Managing exceptions#

What happens if, during the optimization task sent to an island, an exception happens? The island has the possibility to rethrow the first encountered exception, in the main thread, via a call to its method wait_check(). Assume, for example that your problem or algorithm is somehow throwing (I know, what are the chances right?). To illustrate this case, we are going to use the following UDP:

>>> class raise_exception:
...     def __init__(self):
...         self.counter=0;
...     def fitness(self,dv):
...         if self.counter == 300:
...             raise ValueError("Ops!")
...         self.counter += 1
...         return [self.counter]
...     def get_bounds(self):
...         return ([0],[1])
...     def get_name(self):
...         return "A throwing UDP"

We construct an island:

>>> isl = pg.island(algo = pg.de(100), prob = raise_exception(), size=20, udi=pg.ipyparallel_island())

Note

We have explicitly passed the udi argument to the island constructor and selected an ipyparallel island. This requires that a cluster is started typing, for example, the command ipcluster start.

This construction will trigger \(20\) function evaluations and thus will not throw. Let us now run an evolution:

>>> isl.evolve()
>>> isl.wait()

Everything looks fine: in our thread nothing really happened nor threw. But if we, for example inspect the island we get:

>>> print(isl) 
Island name: Ipyparallel island
    Status: idle - **error occurred**

Extra info:
    Queue status:

    (unassigned, 0)
    (0, {'queue': 0, 'completed': ..., 'tasks': 0})
    (1, {'queue': 0, 'completed': ..., 'tasks': 0})
    (2, {'queue': 0, 'completed': ..., 'tasks': 0})
    (3, {'queue': 0, 'completed': ..., 'tasks': 0})
    (4, {'queue': 0, 'completed': ..., 'tasks': 0})
    (5, {'queue': 0, 'completed': ..., 'tasks': 0})
    (6, {'queue': 0, 'completed': ..., 'tasks': 0})
    (7, {'queue': 0, 'completed': ..., 'tasks': 0})

Algorithm: Differential Evolution

Problem: A throwing UDP

Population size: 20
    Champion decision vector: ...
    Champion fitness: ...

What has happened?

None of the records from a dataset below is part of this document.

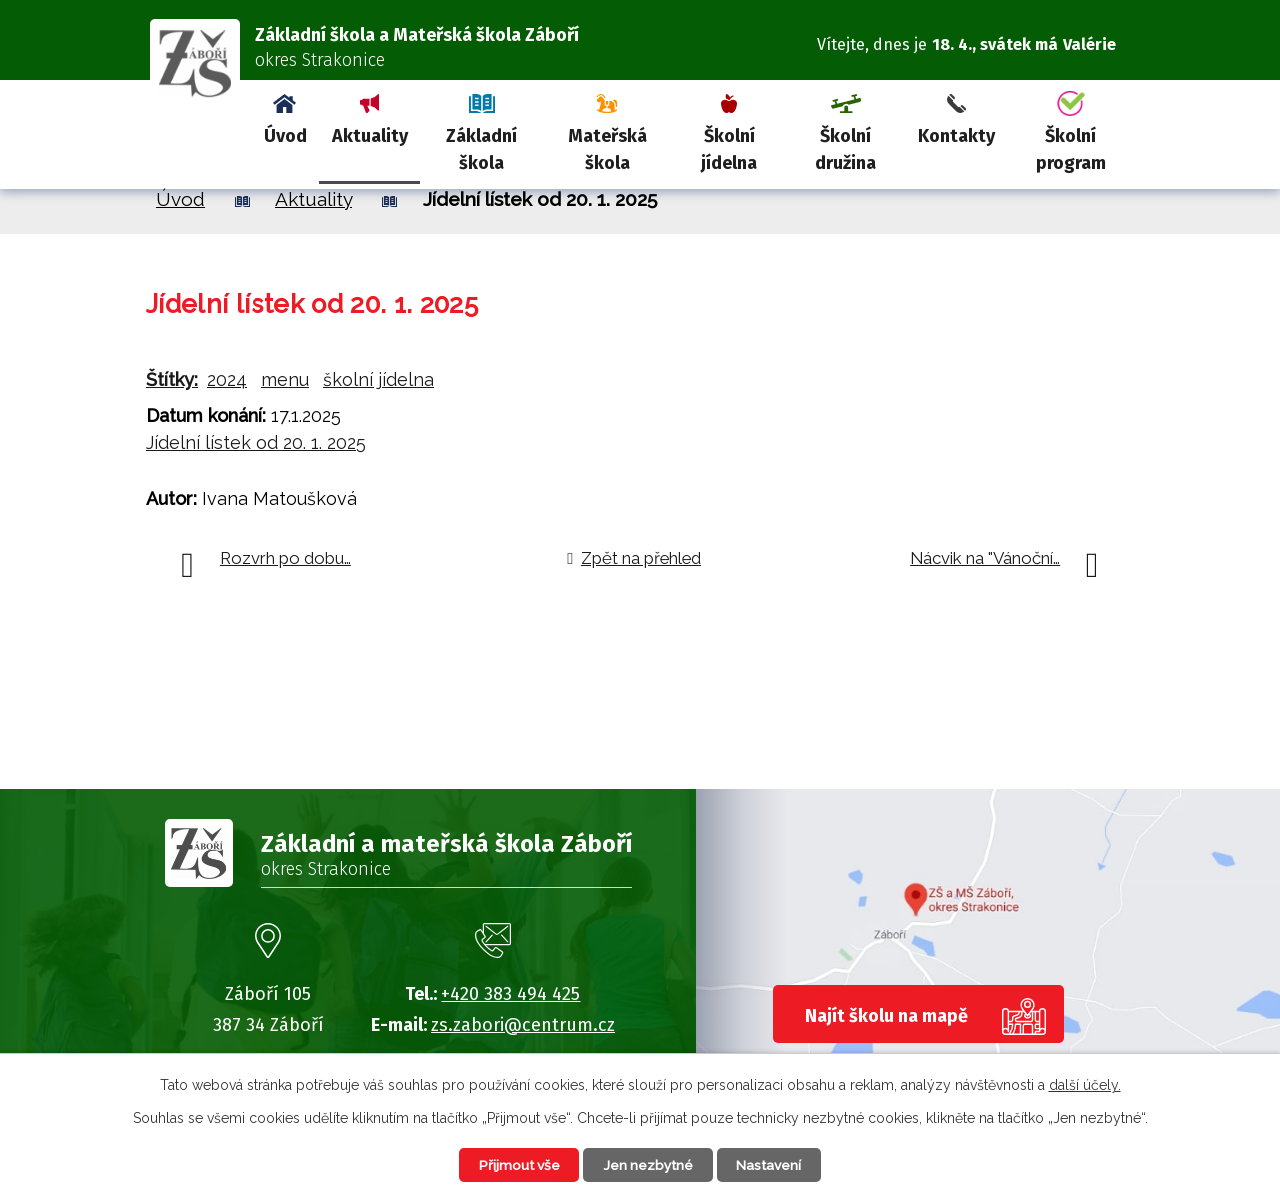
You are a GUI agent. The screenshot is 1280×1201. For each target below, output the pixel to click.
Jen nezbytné (648, 1164)
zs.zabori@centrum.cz (523, 1025)
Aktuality (370, 136)
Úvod (285, 136)
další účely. (1085, 1084)
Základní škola (481, 149)
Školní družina (845, 149)
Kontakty (956, 136)
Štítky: (172, 379)
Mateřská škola (607, 149)
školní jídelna (378, 379)
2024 (227, 379)
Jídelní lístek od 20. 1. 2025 (256, 442)
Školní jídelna (729, 149)
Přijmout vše (514, 1164)
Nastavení (774, 1164)
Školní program (1071, 149)
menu (285, 379)
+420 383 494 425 (510, 994)
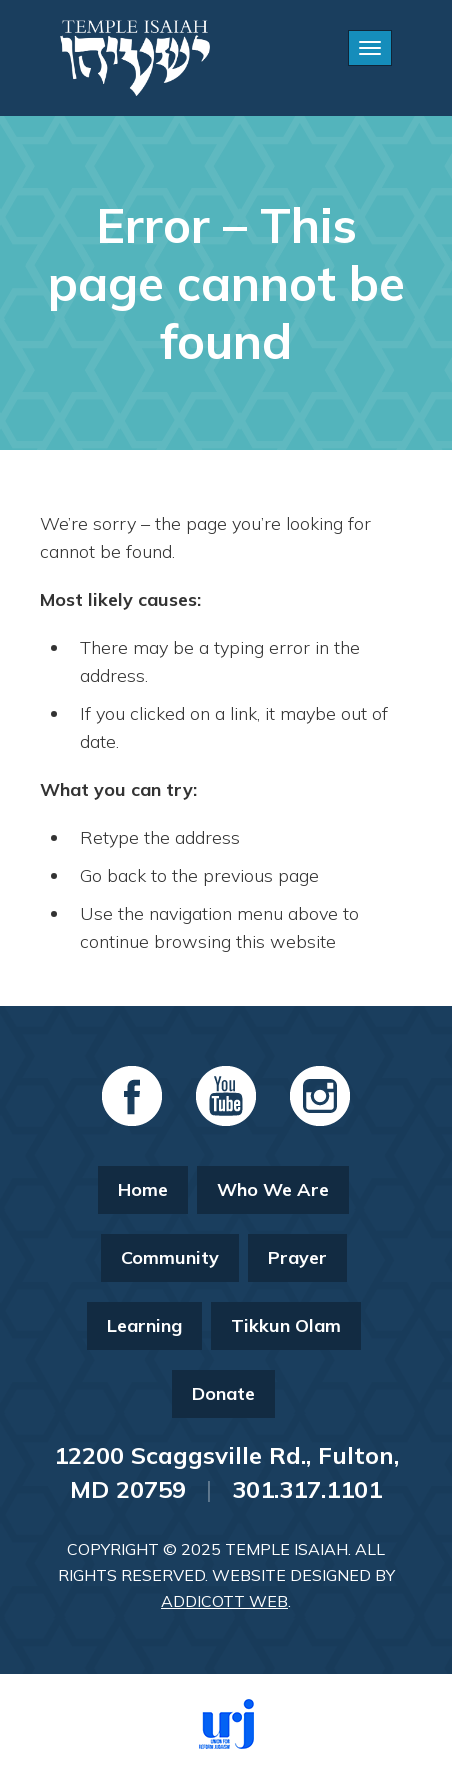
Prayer (297, 1257)
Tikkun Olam (286, 1325)
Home (143, 1189)
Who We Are (273, 1189)
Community (170, 1257)
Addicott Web (224, 1601)
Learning (144, 1325)
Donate (223, 1393)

I need to retrieve that message!

>>> isl.wait_check() 
Traceback (most recent call last):
  File "/Users/darioizzo/miniconda3/envs/pagmo/lib/python3.6/doctest.py", line 1330, in __run
    compileflags, 1), test.globs)
  File "<doctest default[0]>", line 1, in <module>
    isl.wait_check()
RuntimeError: The asynchronous evolution of a pythonic island of type 'Ipyparallel island' raised an error:
Traceback (most recent call last):
  File "/Users/darioizzo/.local/lib/python3.6/site-packages/pygmo/_py_islands.py", line 403, in run_evolve
    return ret.get()
  File "/Users/darioizzo/miniconda3/envs/pagmo/lib/python3.6/site-packages/ipyparallel/client/asyncresult.py", line 167, in get
    raise self.exception()
  File "/Users/darioizzo/miniconda3/envs/pagmo/lib/python3.6/site-packages/ipyparallel/client/asyncresult.py", line 224, in _resolve_result
    raise r
ipyparallel.error.RemoteError: ValueError(Ops!)